Stand: 30.01.2020 | Archiv

Gzuz auf dem Cover des Spiegel | Bild: BR

Dagegen sah Peer Steinbrück aus wie ein aufmüpfiger Teenager, dem man kein Mofa kaufen will. Nein, wenn GZUZ den Mittelfinger auf dem aktuellen Spiegel-Cover in die Kamera streckt, wirft er den Fehdehandschuh hin. Ich bin nicht wie ihr! Wir sind Feinde! Als könnte er durch die Kamera in die erschrockenen Wintergärten der Leser*innen blicken, hat der volltätowierte Rapper seinen grimmigsten Blick aufgesetzt. Er ist sauer. Oh weh, ist der sauer! So sauer!
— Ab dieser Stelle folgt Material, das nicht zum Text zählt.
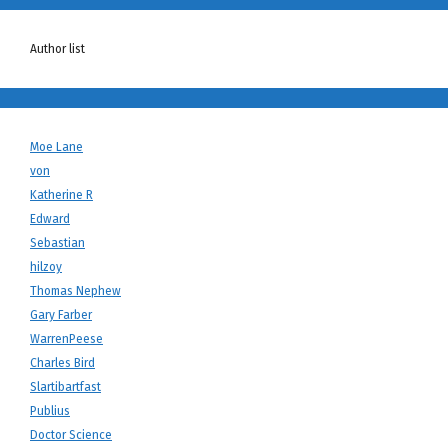
Author list
Moe Lane
von
Katherine R
Edward
Sebastian
hilzoy
Thomas Nephew
Gary Farber
WarrenPeese
Charles Bird
Slartibartfast
Publius
Doctor Science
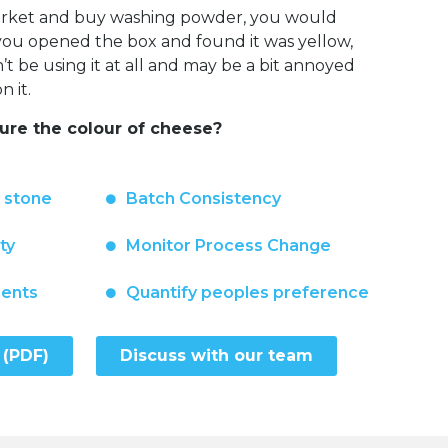
market and buy washing powder, you would
f you opened the box and found it was yellow,
 be using it at all and may be a bit annoyed
 it.
re the colour of cheese?
n stone
Batch Consistency
ty
Monitor Process Change
ments
Quantify peoples preference
 (PDF)
Discuss with our team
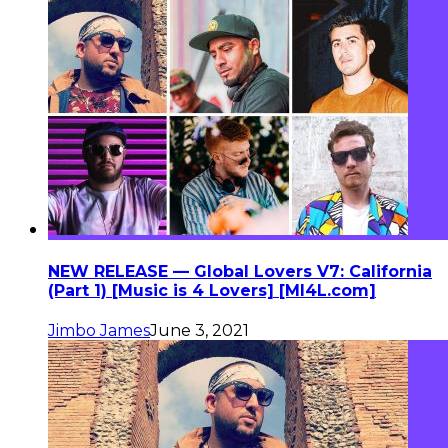
NEW RELEASE — Global Lovers V7: California
(Part 1) [Music is 4 Lovers] [MI4L.com]
Jimbo James
June 3, 2021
Wem hier noch nicht klar ist, dass GZUZ zu den besonders Bösen gehört und man sich vor ihm gruseln sollte, bekommt mit der Bildunterschrift einen letzten Hinweis: "Faszination Gangsta-Rap – Wie böse Jungs und Clan-Romantik die Kinderzimmer erobern." Und spätestens jetzt müssen alle Alarmglocken schrillen: Dieser Typ erobert die Kinderzimmer? Das darf nicht sein – und vor dem ersten Wort der Spiegel-Coverstory "Dein Kind liebt mich, Digga!" sind emotional alle Fronten geklärt.

Böse Jungs

Aber nein, das soll keine Verteidigung von GZUZ sein. Es gibt viele Dinge, die man an GZUZ und Co. kritisieren kann und muss: die oft misogynen, sexistischen und homophoben Texte, sicherlich. Der Spiegelartikel aber hilft bei ihrer Selbstinszenierung als Deutschlands Schreckgespenster. In Berlin, Hamburg und Bietigheim-Bissingen ploppen die Champagnerkorken, liefert "Dein Kind liebt mich, Digga!" doch die Dämonisierung, die oft die wirtschaftliche Grundlage des Gangsta-Rap ausmacht. Vom Spiegel werden sie beschrieben als "böse Jungs", "Hardcore-Rapper" und "Schmuddeljungs", die eine "kriminelle Macht" in Deutschland darstellen würden – eine Mystifizierung ihres Kleinganovenkitschs, die ihre Bekanntheit steigert:

"Es sind die Gesetze der Straße, die auf dem Planet Rap gelten."

Spiegel

Der Spiegel arbeitet am Mythos der Musiker mit. Mit altväterlichen Herablassungen wie "ein gut gefülltes polizeiliches Führungszeugnis ist für Gangsta-Rapper das Einserzeugnis, das die Schule für ihr Leben nicht vorgesehen hatte", bietet das Magazin den scheinbar begriffsstutzigen Totalversagern den Opferkult, den sie brauchen, um ihren Fans glaubhaft Medien und Gesellschaft als Feind zu beschreiben, den es abzulehnen gilt.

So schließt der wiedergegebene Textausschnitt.